Please copy each line of the data that includes the string "mode".

[LISTED ENTRIES]

'''

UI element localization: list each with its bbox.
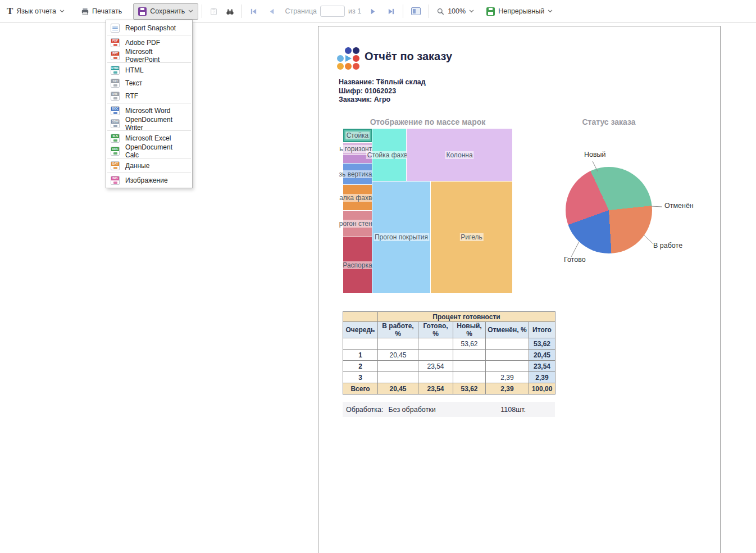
chevron-down-icon [188,10,193,13]
toolbar-separator [403,4,403,18]
clipboard-icon: ? [210,8,217,15]
menu-separator [107,103,191,103]
view-mode-button[interactable]: Непрерывный [482,4,557,19]
microsoft-excel-icon: XLS [111,134,120,143]
report-page: Отчёт по заказу Название: Тёплый склад Ш… [318,26,721,553]
menu-item-label: Microsoft Excel [125,134,171,142]
last-page-button[interactable] [383,4,399,19]
table-cell: 3 [343,372,378,383]
treemap-block-balka-fahverka[interactable]: алка фахве [343,185,372,210]
treemap-block-svyaz-vertikalnaya[interactable]: зь вертикал [343,164,372,184]
report-language-button[interactable]: T Язык отчета [2,3,69,19]
table-cell [378,338,418,350]
table-cell [418,338,453,350]
view-mode-label: Непрерывный [498,7,544,15]
table-cell: 53,62 [453,338,486,350]
treemap-block-label: Стойка фахве [366,151,412,159]
treemap-block-rasporka[interactable]: Распорка [343,237,372,293]
pie-label-done: Готово [564,256,586,264]
table-cell: 20,45 [378,350,418,361]
save-floppy-icon [138,7,147,16]
menu-item-html[interactable]: HTMLHTML [106,64,192,76]
chevron-down-icon [548,10,553,13]
menu-item-microsoft-powerpoint[interactable]: PPTMicrosoft PowerPoint [106,49,192,62]
table-cell [378,361,418,372]
treemap-block-progon-stenovoj[interactable]: рогон стено [343,211,372,237]
processing-count: 1108шт. [500,406,552,414]
table-cell [343,338,378,350]
find-button[interactable] [222,4,238,19]
menu-item-rtf[interactable]: RTFRTF [106,89,192,102]
column-header: Готово, % [418,322,453,338]
image-icon: IMG [111,176,120,185]
table-cell: 1 [343,350,378,361]
company-logo [337,47,362,70]
html-icon: HTML [111,66,120,75]
menu-item-image[interactable]: IMGИзображение [106,174,192,187]
menu-item-label: Report Snapshot [125,24,176,32]
print-button[interactable]: Печатать [77,4,126,19]
table-corner-cell [343,312,378,322]
data-icon: DAT [111,161,120,170]
table-title-row: Процент готовности [343,312,555,322]
first-page-icon [250,8,257,15]
page-number-input[interactable] [320,6,345,17]
pie-leader-lines [560,150,706,274]
table-row: 32,392,39 [343,372,555,383]
field-name: Название: Тёплый склад [339,78,426,87]
zoom-button[interactable]: 100% [432,4,479,19]
printer-icon [81,8,89,15]
table-cell: 20,45 [529,350,555,361]
binoculars-icon [226,8,234,15]
field-customer: Заказчик: Агро [339,96,426,105]
field-code: Шифр: 01062023 [339,87,426,96]
previous-page-button[interactable] [264,4,280,19]
toolbar-separator [429,4,429,18]
table-cell [378,372,418,383]
print-label: Печатать [92,7,122,15]
treemap-block-stojka[interactable]: Стойка [343,129,372,142]
treemap-block-rigel[interactable]: Ригель [431,182,512,293]
menu-item-label: OpenDocument Calc [125,143,188,159]
menu-item-report-snapshot[interactable]: Report Snapshot [106,21,192,34]
treemap-block-stojka-fahverka[interactable]: Стойка фахве [372,129,406,181]
table-cell [486,361,529,372]
thumbnails-panel-button[interactable] [407,4,425,19]
menu-item-opendocument-writer[interactable]: ODWOpenDocument Writer [106,117,192,130]
column-header: Новый, % [453,322,486,338]
table-cell: 53,62 [529,338,555,350]
column-header: В работе, % [378,322,418,338]
treemap-block-label: Прогон покрытия [374,233,429,241]
save-label: Сохранить [150,7,185,15]
table-cell [453,361,486,372]
table-cell: 23,54 [418,361,453,372]
report-language-label: Язык отчета [16,7,56,15]
processing-value: Без обработки [389,406,436,414]
table-cell [453,372,486,383]
menu-item-label: HTML [125,66,144,74]
opendocument-writer-icon: ODW [111,119,120,128]
menu-item-label: Текст [125,79,142,87]
menu-item-label: Microsoft PowerPoint [125,48,188,64]
table-header-row: ОчередьВ работе, %Готово, %Новый, %Отмен… [343,322,555,338]
pie-label-new: Новый [584,151,606,158]
first-page-button[interactable] [245,4,262,19]
save-button[interactable]: Сохранить [133,3,198,20]
chevron-down-icon [469,10,474,13]
svg-text:?: ? [213,10,215,13]
table-title-cell: Процент готовности [378,312,555,322]
treemap-block-progon-pokrytiya[interactable]: Прогон покрытия [372,182,430,293]
table-body: 53,6253,62120,4520,45223,5423,5432,392,3… [343,338,555,395]
menu-item-text[interactable]: TXTТекст [106,76,192,89]
table-cell: 2,39 [486,383,529,395]
column-header: Итого [529,322,555,338]
treemap-block-label: алка фахве [338,194,377,202]
menu-item-opendocument-calc[interactable]: ODCOpenDocument Calc [106,144,192,157]
treemap-block-kolonna[interactable]: Колонна [407,129,512,181]
menu-item-data[interactable]: DATДанные [106,159,192,172]
table-cell: 20,45 [378,383,418,395]
next-page-button[interactable] [365,4,381,19]
last-page-icon [388,8,395,15]
menu-separator [107,173,191,173]
table-cell: Всего [343,383,378,395]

'''

[TASK OUTPUT]
view-mode-button[interactable]: Непрерывный [482,4,557,19]
view-mode-label: Непрерывный [498,7,544,15]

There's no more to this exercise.